(Stored items from a collection)

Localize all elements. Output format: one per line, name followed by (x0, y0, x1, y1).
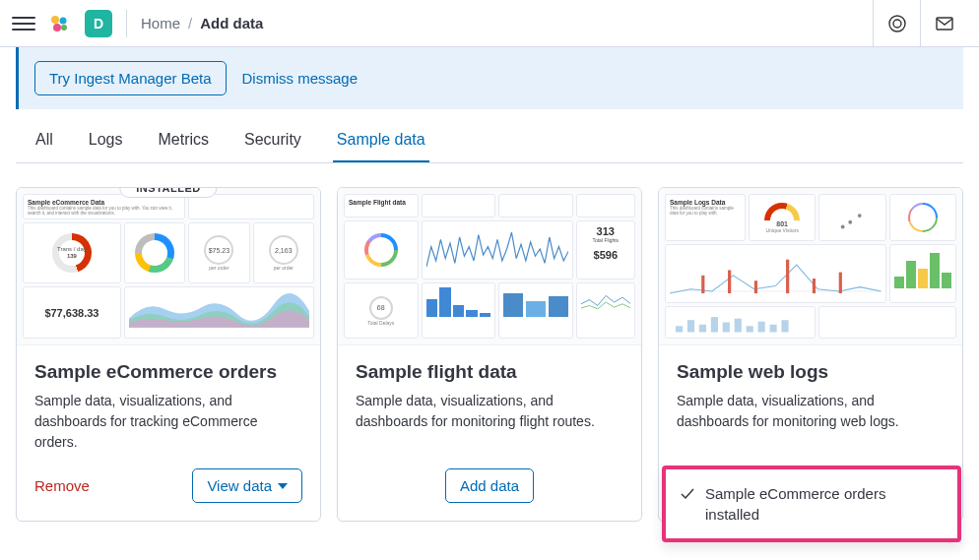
svg-point-3 (61, 25, 67, 31)
svg-rect-10 (701, 276, 704, 293)
data-tabs: All Logs Metrics Security Sample data (16, 109, 963, 163)
stat-value: 139 (67, 253, 77, 259)
add-data-button[interactable]: Add data (445, 468, 534, 503)
svg-point-5 (893, 20, 901, 28)
menu-toggle-icon[interactable] (12, 12, 35, 35)
card-flight: Sample Flight data 313 Total Flights $59… (337, 187, 642, 522)
install-success-toast: Sample eCommerce orders installed (662, 466, 961, 542)
svg-rect-12 (754, 280, 757, 293)
installed-pill: INSTALLED (119, 187, 217, 198)
preview-title: Sample Flight data (349, 199, 414, 206)
card-ecommerce: INSTALLED Sample eCommerce Data This das… (16, 187, 321, 522)
flights-label: Total Flights (581, 237, 630, 243)
tab-logs[interactable]: Logs (85, 131, 127, 162)
svg-rect-21 (735, 319, 742, 333)
delays-val: 68 (377, 304, 385, 311)
preview-weblogs: Sample Logs Data This dashboard contains… (659, 188, 962, 345)
card-description: Sample data, visualizations, and dashboa… (34, 391, 302, 453)
stat-sub: per order (193, 265, 244, 271)
flights-count: 313 (581, 225, 630, 237)
svg-rect-25 (781, 320, 788, 332)
divider (126, 10, 127, 37)
remove-button[interactable]: Remove (34, 477, 90, 494)
svg-rect-18 (699, 325, 706, 333)
breadcrumb-current: Add data (200, 15, 263, 31)
svg-rect-23 (758, 322, 765, 333)
delays-sub: Total Delays (349, 320, 414, 326)
svg-rect-15 (839, 273, 842, 293)
stat-sub2: per order (258, 265, 309, 271)
stat-val: $75.23 (209, 247, 229, 254)
preview-title: Sample eCommerce Data (28, 199, 180, 206)
card-title: Sample eCommerce orders (34, 361, 302, 383)
card-description: Sample data, visualizations, and dashboa… (356, 391, 623, 432)
gauge-label: Unique Visitors (753, 227, 811, 233)
view-data-label: View data (207, 477, 272, 494)
breadcrumb: Home / Add data (141, 15, 263, 31)
breadcrumb-home[interactable]: Home (141, 15, 180, 31)
preview-flight: Sample Flight data 313 Total Flights $59… (338, 188, 641, 345)
price-value: $596 (581, 249, 630, 261)
space-selector[interactable]: D (85, 10, 112, 37)
dismiss-message-button[interactable]: Dismiss message (242, 70, 359, 87)
check-icon (680, 486, 695, 502)
tab-sample-data[interactable]: Sample data (333, 131, 429, 162)
svg-rect-24 (770, 325, 777, 333)
newsfeed-icon[interactable] (873, 0, 920, 47)
app-header: D Home / Add data (0, 0, 979, 47)
view-data-button[interactable]: View data (192, 468, 302, 503)
svg-rect-6 (937, 18, 952, 30)
card-description: Sample data, visualizations, and dashboa… (677, 391, 945, 432)
svg-rect-13 (786, 260, 789, 293)
ingest-manager-callout: Try Ingest Manager Beta Dismiss message (16, 47, 963, 109)
svg-rect-17 (687, 320, 694, 332)
preview-ecommerce: Sample eCommerce Data This dashboard con… (17, 188, 320, 345)
svg-point-4 (889, 16, 905, 31)
breadcrumb-separator: / (188, 15, 192, 31)
stat-val2: 2,163 (275, 247, 293, 254)
svg-rect-19 (711, 317, 718, 332)
chevron-down-icon (278, 483, 288, 489)
tab-security[interactable]: Security (240, 131, 305, 162)
header-actions (873, 0, 967, 47)
card-title: Sample web logs (677, 361, 945, 383)
preview-title: Sample Logs Data (670, 199, 741, 206)
svg-rect-16 (676, 326, 683, 332)
svg-rect-11 (728, 270, 731, 293)
svg-point-8 (849, 220, 853, 224)
svg-point-2 (53, 24, 61, 31)
gauge-value: 801 (753, 220, 811, 227)
mail-icon[interactable] (920, 0, 967, 47)
stat-label: Trans / day (57, 246, 87, 252)
svg-point-1 (60, 17, 67, 24)
try-ingest-button[interactable]: Try Ingest Manager Beta (34, 61, 227, 95)
elastic-logo-icon[interactable] (47, 12, 71, 35)
svg-rect-14 (813, 279, 816, 293)
svg-rect-20 (723, 323, 730, 333)
svg-point-7 (841, 225, 845, 229)
svg-point-0 (51, 16, 59, 24)
revenue-value: $77,638.33 (44, 307, 98, 319)
toast-message: Sample eCommerce orders installed (705, 483, 920, 525)
card-title: Sample flight data (356, 361, 623, 383)
tab-all[interactable]: All (32, 131, 57, 162)
svg-point-9 (858, 214, 862, 218)
svg-rect-22 (747, 326, 753, 332)
tab-metrics[interactable]: Metrics (154, 131, 213, 162)
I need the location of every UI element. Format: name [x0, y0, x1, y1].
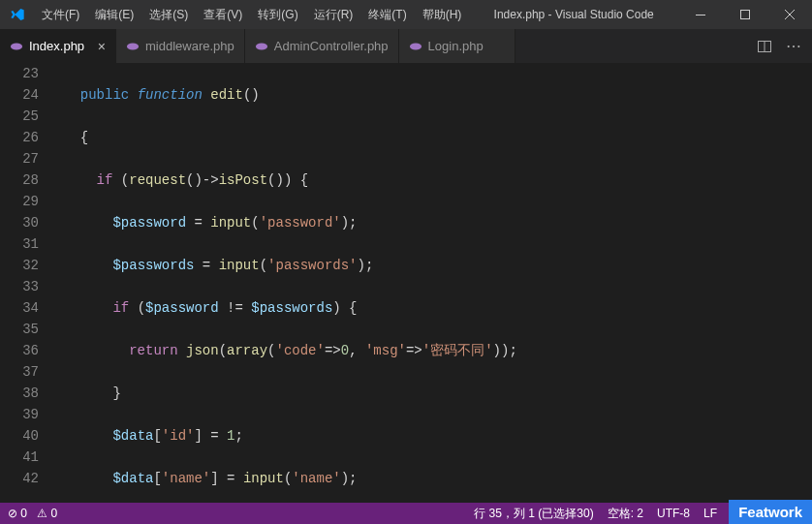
close-icon[interactable]: × [98, 39, 106, 54]
menu-edit[interactable]: 编辑(E) [87, 0, 141, 29]
titlebar: 文件(F) 编辑(E) 选择(S) 查看(V) 转到(G) 运行(R) 终端(T… [0, 0, 812, 29]
tab-label: middleware.php [145, 39, 234, 53]
tab-admincontroller[interactable]: AdminController.php [245, 29, 399, 63]
status-errors[interactable]: ⊘ 0 [8, 507, 27, 520]
minimize-button[interactable] [678, 0, 723, 29]
split-editor-icon[interactable] [754, 36, 775, 57]
menu-view[interactable]: 查看(V) [196, 0, 250, 29]
menu-help[interactable]: 帮助(H) [415, 0, 470, 29]
php-icon [10, 40, 23, 53]
status-bar: ⊘ 0 ⚠ 0 行 35，列 1 (已选择30) 空格: 2 UTF-8 LF [0, 503, 812, 524]
tab-bar: Index.php × middleware.php AdminControll… [0, 29, 812, 63]
line-gutter: 2324252627282930313233343536373839404142 [0, 63, 56, 503]
menu-selection[interactable]: 选择(S) [141, 0, 196, 29]
tab-label: Index.php [29, 39, 84, 53]
code-area[interactable]: public function edit() { if (request()->… [56, 63, 812, 503]
menu-terminal[interactable]: 终端(T) [360, 0, 414, 29]
window-title: Index.php - Visual Studio Code [469, 8, 678, 21]
status-indent[interactable]: 空格: 2 [608, 506, 643, 522]
close-button[interactable] [767, 0, 812, 29]
status-cursor-position[interactable]: 行 35，列 1 (已选择30) [474, 506, 593, 522]
menu-go[interactable]: 转到(G) [250, 0, 305, 29]
status-eol[interactable]: LF [703, 507, 717, 520]
menu-bar: 文件(F) 编辑(E) 选择(S) 查看(V) 转到(G) 运行(R) 终端(T… [34, 0, 469, 29]
tab-index[interactable]: Index.php × [0, 29, 116, 63]
status-encoding[interactable]: UTF-8 [657, 507, 690, 520]
window-controls [678, 0, 812, 29]
svg-rect-0 [696, 15, 705, 15]
tab-login[interactable]: Login.php [399, 29, 515, 63]
editor[interactable]: 2324252627282930313233343536373839404142… [0, 63, 812, 503]
tab-middleware[interactable]: middleware.php [116, 29, 245, 63]
svg-point-5 [409, 43, 421, 49]
php-icon [409, 40, 422, 53]
status-warnings[interactable]: ⚠ 0 [37, 507, 57, 520]
php-icon [255, 40, 268, 53]
svg-rect-1 [741, 11, 750, 19]
tab-label: AdminController.php [274, 39, 389, 53]
php-icon [126, 40, 140, 53]
featwork-badge: Featwork [729, 500, 812, 524]
vscode-logo-icon [0, 7, 34, 22]
svg-point-2 [11, 43, 22, 49]
more-actions-icon[interactable]: ⋯ [783, 36, 804, 57]
svg-point-3 [127, 43, 139, 49]
svg-point-4 [256, 43, 267, 49]
menu-file[interactable]: 文件(F) [34, 0, 87, 29]
tab-label: Login.php [428, 39, 484, 53]
menu-run[interactable]: 运行(R) [306, 0, 361, 29]
maximize-button[interactable] [723, 0, 767, 29]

**Assigned task**: Lines with "toast" in the records above: copy every one of them.

**Task solution**:
install-success-toast: Sample eCommerce orders installed (662, 466, 961, 542)
toast-message: Sample eCommerce orders installed (705, 483, 920, 525)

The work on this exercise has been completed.